*EXERCISE INSTRUCTIONS*:
All lines in the records below that hold "Química" are to be shown.
___
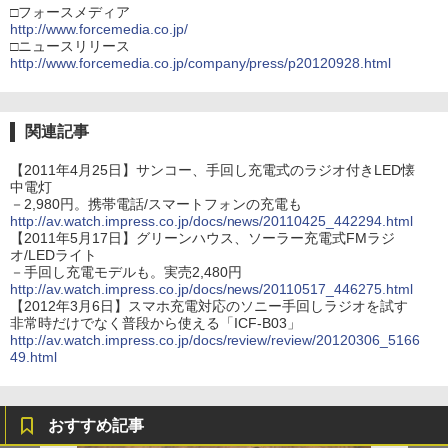
□フォースメディア
http://www.forcemedia.co.jp/
□ニュースリリース
http://www.forcemedia.co.jp/company/press/p20120928.html
関連記事
【2011年4月25日】サンコー、手回し充電式のラジオ付きLED懐
中電灯
－2,980円。携帯電話/スマートフォンの充電も
http://av.watch.impress.co.jp/docs/news/20110425_442294.html
【2011年5月17日】グリーンハウス、ソーラー充電式FMラジ
オ/LEDライト
－手回し充電モデルも。実売2,480円
http://av.watch.impress.co.jp/docs/news/20110517_446275.html
【2012年3月6日】スマホ充電対応のソニー手回しラジオを試す
非常時だけでなく普段から使える「ICF-B03」
http://av.watch.impress.co.jp/docs/review/review/20120306_5166
49.html
おすすめ記事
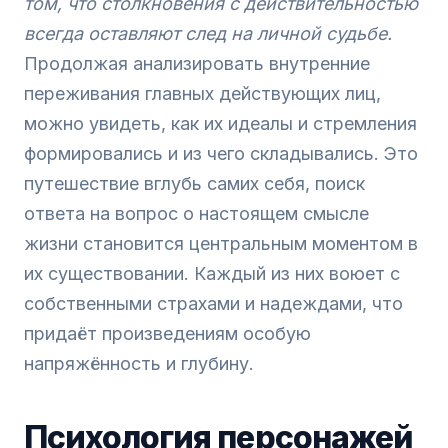
том, что столкновения с действительностью
всегда оставляют след на личной судьбе.
Продолжая анализировать внутренние
переживания главных действующих лиц,
можно увидеть, как их идеалы и стремления
формировались и из чего складывались. Это
путешествие вглубь самих себя, поиск
ответа на вопрос о настоящем смысле
жизни становится центральным моментом в
их существовании. Каждый из них воюет с
собственными страхами и надеждами, что
придаёт произведениям особую
напряжённость и глубину.
Психология персонажей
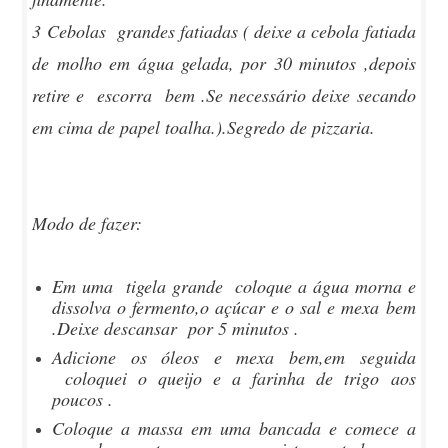
3 Cebolas grandes fatiadas ( deixe a cebola fatiada
de molho em água gelada, por 30 minutos ,depois
retire e escorra bem .Se necessário deixe secando
em cima de papel toalha.).Segredo de pizzaria.
Modo de fazer:
Em uma tigela grande coloque a água morna e
dissolva o fermento,o açúcar e o sal e mexa bem
.Deixe descansar por 5 minutos .
Adicione os óleos e mexa bem,em seguida
coloquei o queijo e a farinha de trigo aos
poucos .
Coloque a massa em uma bancada e comece a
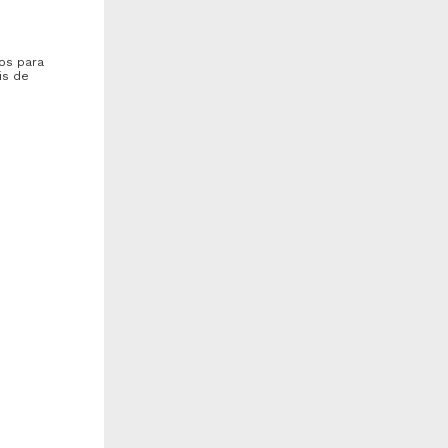
os para
is de
eterminaciones quimicos y
Principios generales de la
isicos en diferentes tipos de
entrevista
s
equilas
uiz Pereyra, Martin
Ballesteros, Amado Manuel
969
Antonio
iología y Química
1969
Biología y Química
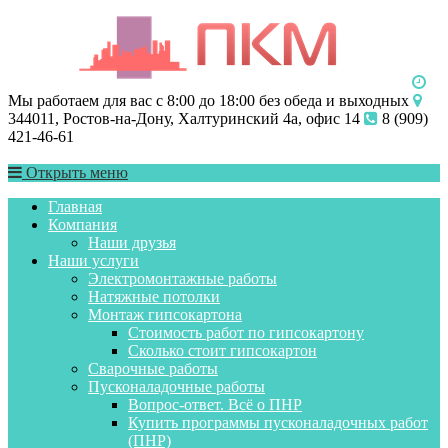
Мы работаем для вас с 8:00 до 18:00 без обеда и выходных
344011, Ростов-на-Дону, Халтуринский 4а, офис 14
8 (909)
421-46-61
Открыть меню
Главная
Компания
Наши друзья
Наши услуги
Электромонтажные работы
Натяжные потолки
Монтаж гипсокартона
Стоимость работ по гипсокартону
Сколько стоит гипсокартон
Сварочные работы
Пусконаладочные работы
Вопрос-ответ. Всё о ПНР
Купить программы пусконаладочных работ
(ПНР)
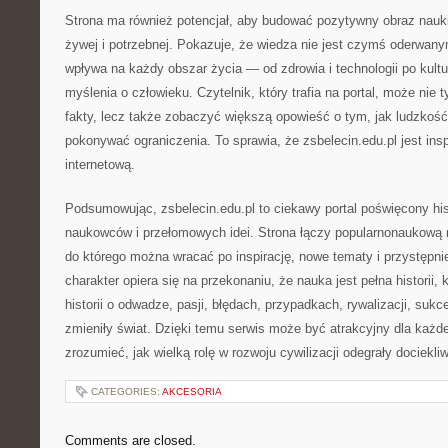
Strona ma również potencjał, aby budować pozytywny obraz nauki 
żywej i potrzebnej. Pokazuje, że wiedza nie jest czymś oderwany
wpływa na każdy obszar życia — od zdrowia i technologii po kultu
myślenia o człowieku. Czytelnik, który trafia na portal, może nie
fakty, lecz także zobaczyć większą opowieść o tym, jak ludzkość
pokonywać ograniczenia. To sprawia, że zsbelecin.edu.pl jest insp
internetową.
Podsumowując, zsbelecin.edu.pl to ciekawy portal poświęcony his
naukowców i przełomowych idei. Strona łączy popularnonaukową n
do którego można wracać po inspirację, nowe tematy i przystępni
charakter opiera się na przekonaniu, że nauka jest pełna historii
historii o odwadze, pasji, błędach, przypadkach, rywalizacji, sukc
zmieniły świat. Dzięki temu serwis może być atrakcyjny dla każde
zrozumieć, jak wielką rolę w rozwoju cywilizacji odegrały dociekli
CATEGORIES:
AKCESORIA
Comments are closed.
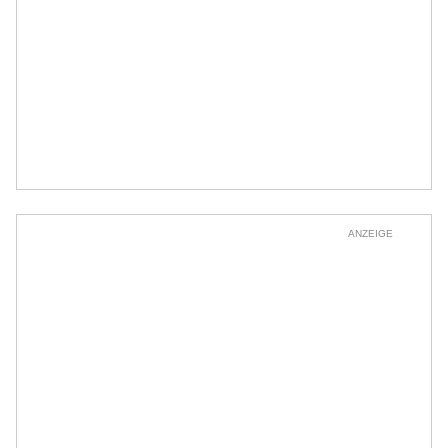
ANZEIGE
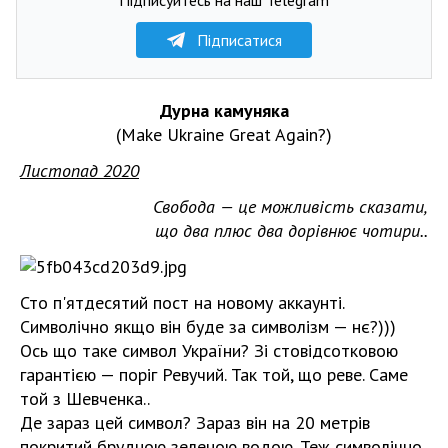
Підписатися
Дурна камуняка
(Make Ukraine Great Again?)
Листопад 2020
Свобода — це можливість сказати,
що два плюс два дорівнює чотири..
Сто п'ятдесятий пост на новому аккаунті.
Символічно якщо він буде за символізм — нє?)))
Ось що таке символ України? Зі стовідсотковою
гарантією — поріг Ревучий. Так той, що реве. Саме
той з Шевченка..
Де зараз цей символ? Зараз він на 20 метрів
покритий брудною зеленою водою. Теж символічно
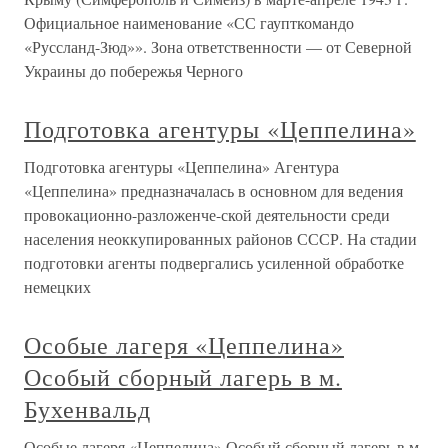
Официальное наименование «СС гаупткомандо
«Руссланд-Зюд»». Зона ответственности — от Северной
Украины до побережья Черного
Подготовка агентуры «Цеппелина»
Подготовка агентуры «Цеппелина» Агентура
«Цеппелина» предназначалась в основном для ведения
провокационно-разложенче-ской деятельности среди
населения неоккупированных районов СССР. На стадии
подготовки агенты подвергались усиленной обработке
немецких
Особые лагеря «Цеппелина»
Особый сборный лагерь в м.
Бухенвальд
Особые лагеря «Цеппелина» Особый сборный лагерь в м.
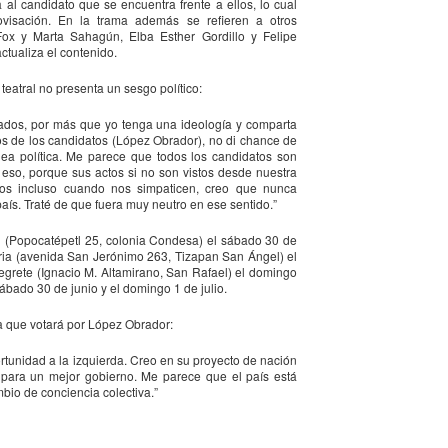
5
encontrarnos, escucharnos»
al candidato que se encuentra frente a ellos, lo cual
visación. En la trama además se refieren a otros
ura Azcurra regresa a Rosario con «Frida, ¡viva la vida!», que se
Fox y Marta Sahagún, Elba Esther Gordillo y Felipe
resentará en el Teatro de Lavardén como parte del ciclo Comentadas.
ctualiza el contenido.
 función dará comienzo a las 19 y, a su término, se desarrollará una
arla que profundizará en la obra y figura de Kahlo. Las entradas son
teatral no presenta un sesgo político:
atuitas, con cupo limitado.
ados, por más que yo tenga una ideología y comparta
os de los candidatos (López Obrador), no di chance de
nta Fe Cultura. En diciembre de 2024, Laura Azcurra llegó al Gran
nea política. Me parece que todos los candidatos son
alón de Plataforma Lavardén convertida en Frida Kahlo.
ra eso, porque sus actos si no son vistos desde nuestra
amos incluso cuando nos simpaticen, creo que nunca
aís. Traté de que fuera muy neutro en ese sentido.”
Para desandar el universo creativo de Frida Kahlo, el
UG
4
ciclo “Comentadas” pasa del Gran Salón al Teatro de
n (Popocatépetl 25, colonia Condesa) el sábado 30 de
Plataforma Lavardén
naria (avenida San Jerónimo 263, Tizapan San Ángel) el
egrete (Ignacio M. Altamirano, San Rafael) el domingo
rá este viernes a las 19, con entrada gratuita, y la presentación de la
sábado 30 de junio y el domingo 1 de julio.
ra teatral "Frida ¡Viva la vida!", unipersonal de Humberto Robles,
rigido por Julia Morgado e interpretado por Laura Azcurra
a que votará por López Obrador:
l Ciudadano. “Hay vidas que no caben en un marco ni se agotan en un
tunidad a la izquierda. Creo en su proyecto de nación
para un mejor gobierno. Me parece que el país está
bro. Vidas que son vendaval, color, refugio y trinchera. Vidas que, aún
bio de conciencia colectiva.”
n el paso de los siglos, nos siguen hablando al oído.
Frida Kahlo Viva la Vida - São Paulo
UG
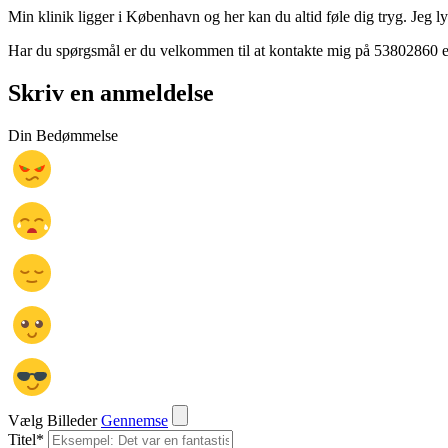
Min klinik ligger i København og her kan du altid føle dig tryg. Jeg lyt
Har du spørgsmål er du velkommen til at kontakte mig på 53802860 ell
Skriv en anmeldelse
Din Bedømmelse
Vælg Billeder
Gennemse
Titel
*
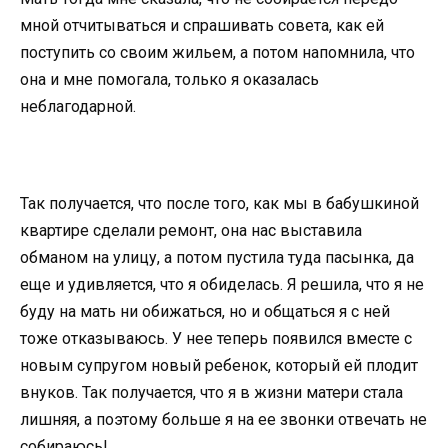
мной отчитываться и спрашивать совета, как ей
поступить со своим жильем, а потом напомнила, что
она и мне помогала, только я оказалась
неблагодарной.
Так получается, что после того, как мы в бабушкиной
квартире сделали ремонт, она нас выставила
обманом на улицу, а потом пустила туда пасынка, да
еще и удивляется, что я обиделась. Я решила, что я не
буду на мать ни обижаться, но и общаться я с ней
тоже отказываюсь. У нее теперь появился вместе с
новым супругом новый ребенок, который ей плодит
внуков. Так получается, что я в жизни матери стала
лишняя, а поэтому больше я на ее звонки отвечать не
собираюсь!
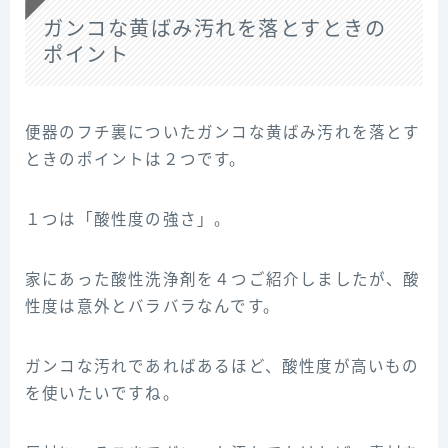
ガンコな黄ばみ汚れを落とすときの
ポイント
便器のフチ裏についたガンコな黄ばみ汚れを落とす
ときのポイントは２つです。
１つは「酸性度の強さ」。
家にあった酸性洗浄剤を４つご紹介しましたが、酸
性度は意外とバラバラなんです。
ガンコな汚れであればあるほど、酸性度が高いもの
を使いたいですね。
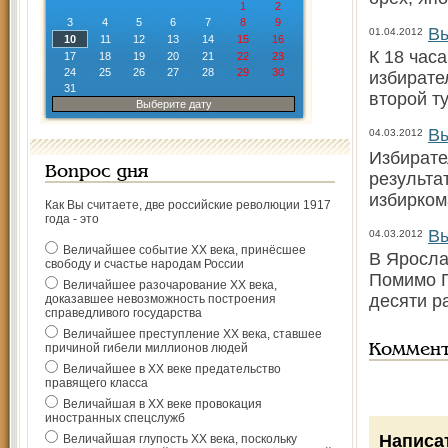
1
2
3
4
5
6
7
8
9
Вы
01.04.2012
10
11
12
13
14
15
16
К 18 час
17
18
19
20
21
22
23
24
25
26
27
28
29
30
избирате
31
второй т
Выберите дату
Вы
04.03.2012
Избирате
Вопрос дня
результа
избирком
Как Вы считаете, две российские революции 1917
года - это
Вы
04.03.2012
Величайшее событие ХХ века, принёсшее
В Яросла
свободу и счастье народам России
Помимо П
Величайшее разочарование ХХ века,
десяти р
доказавшее невозможность построения
справедливого государства
Величайшее преступление ХХ века, ставшее
причиной гибели миллионов людей
Коммен
Величайшее в ХХ веке предательство
правящего класса
Величайшая в ХХ веке провокация
иностранных спецслужб
Написа
Величайшая глупость ХХ века, поскольку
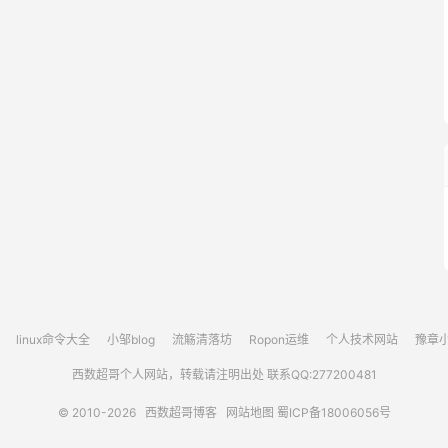
linux命令大全
小邹blog
流觞清落坊
Ropon运维
个人技术网站
豫章
西数超哥个人网站，转载请注明出处 联系QQ:277200481
© 2010-2026
西数超哥博客
网站地图
蜀ICP备18006056号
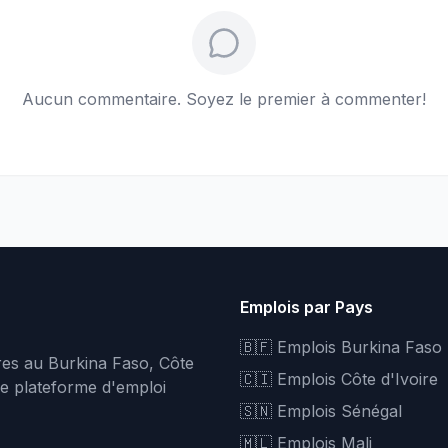
Aucun commentaire. Soyez le premier à commenter!
Emplois par Pays
🇧🇫 Emplois Burkina Faso
fres au Burkina Faso, Côte
🇨🇮 Emplois Côte d'Ivoire
re plateforme d'emploi
🇸🇳 Emplois Sénégal
🇲🇱 Emplois Mali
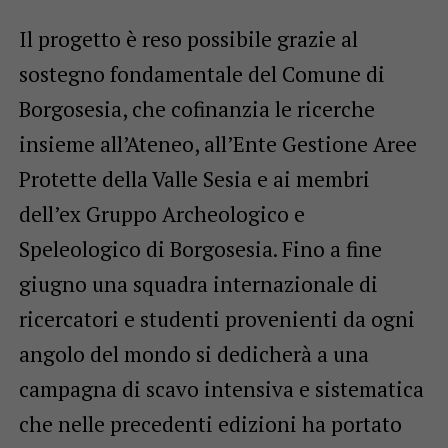
Il progetto è reso possibile grazie al
sostegno fondamentale del Comune di
Borgosesia, che cofinanzia le ricerche
insieme all’Ateneo, all’Ente Gestione Aree
Protette della Valle Sesia e ai membri
dell’ex Gruppo Archeologico e
Speleologico di Borgosesia. Fino a fine
giugno una squadra internazionale di
ricercatori e studenti provenienti da ogni
angolo del mondo si dedicherà a una
campagna di scavo intensiva e sistematica
che nelle precedenti edizioni ha portato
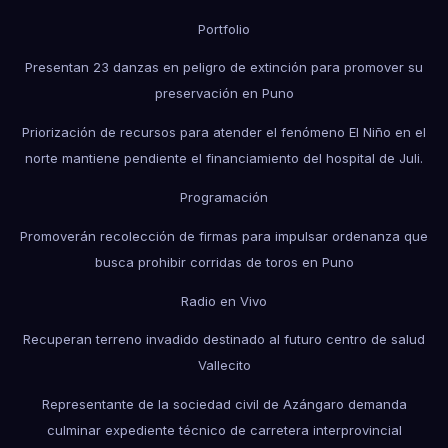
Portfolio
Presentan 23 danzas en peligro de extinción para promover su
preservación en Puno
Priorización de recursos para atender el fenómeno El Niño en el
norte mantiene pendiente el financiamiento del hospital de Juli.
Programación
Promoverán recolección de firmas para impulsar ordenanza que
busca prohibir corridas de toros en Puno
Radio en Vivo
Recuperan terreno invadido destinado al futuro centro de salud
Vallecito
Representante de la sociedad civil de Azángaro demanda
culminar expediente técnico de carretera interprovincial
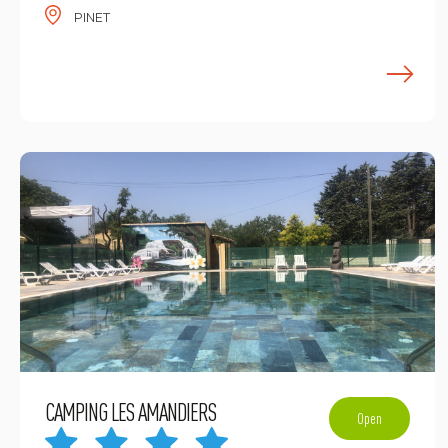
PINET
E
CAMPING LES AMANDIERS
Open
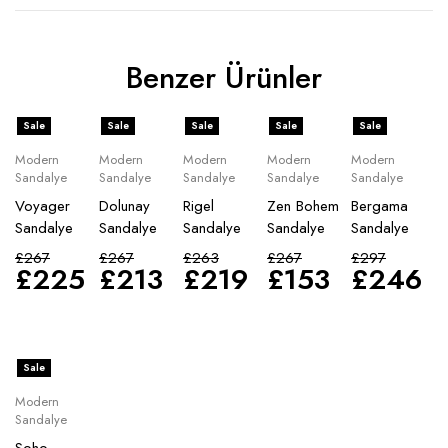
Benzer Ürünler
Sale
Sale
Sale
Sale
Sale
Modern
Modern
Modern
Modern
Modern
Sandalye
Sandalye
Sandalye
Sandalye
Sandalye
Voyager
Dolunay
Rigel
Zen Bohem
Bergama
Sandalye
Sandalye
Sandalye
Sandalye
Sandalye
£
267
£
267
£
263
£
267
£
297
£
225
£
213
£
219
£
153
£
246
Sale
Modern
Sandalye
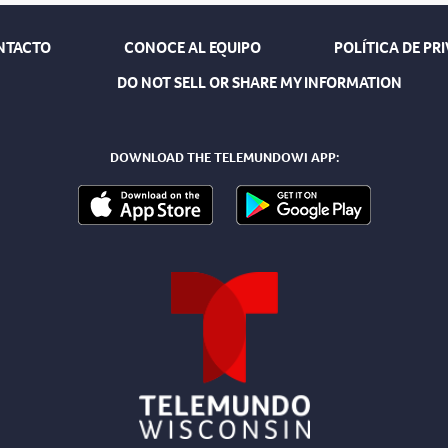
NTACTO
CONOCE AL EQUIPO
POLÍTICA DE PR
DO NOT SELL OR SHARE MY INFORMATION
DOWNLOAD THE TELEMUNDOWI APP:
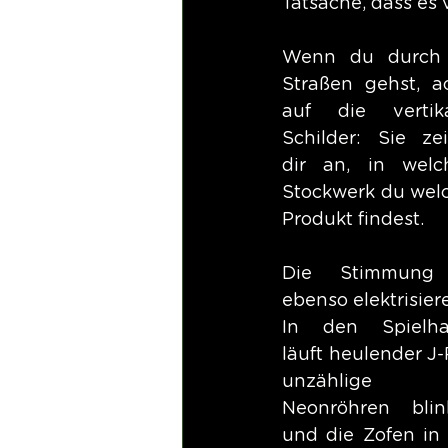
Tatsache, dass es
Wenn du durch 
Straßen gehst, ac
auf die vertika
Schilder: Sie zei
dir an, in welc
Stockwerk du welc
Produkt findest.
Die Stimmung i
ebenso elektrisier
In den Spielhal
läuft heulender J-
unzählige 
Neonröhren blink
und die Zofen in 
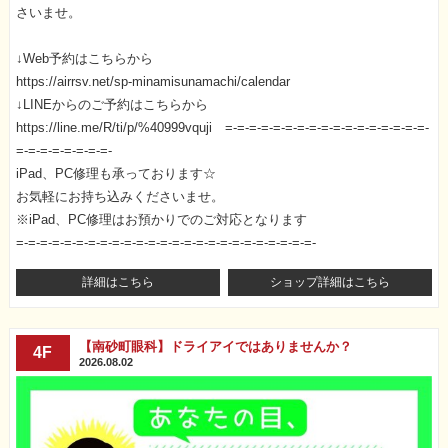
さいませ。
↓Web予約はこちらから
https://airrsv.net/sp-minamisunamachi/calendar
↓LINEからのご予約はこちらから
https://line.me/R/ti/p/%40999vquji =-=-=-=-=-=-=-=-=-=-=-=-=-=-=-=-=-
=-=-=-=-=-=-=-=-
iPad、PC修理も承っております☆
お気軽にお持ち込みくださいませ。
※iPad、PC修理はお預かりでのご対応となります
=-=-=-=-=-=-=-=-=-=-=-=-=-=-=-=-=-=-=-=-=-=-=-=-=-
詳細はこちら
ショップ詳細はこちら
【南砂町眼科】ドライアイではありませんか？
4F
2026.08.02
___
*TASK RESPONSE*:
iología y Química
Biología y Química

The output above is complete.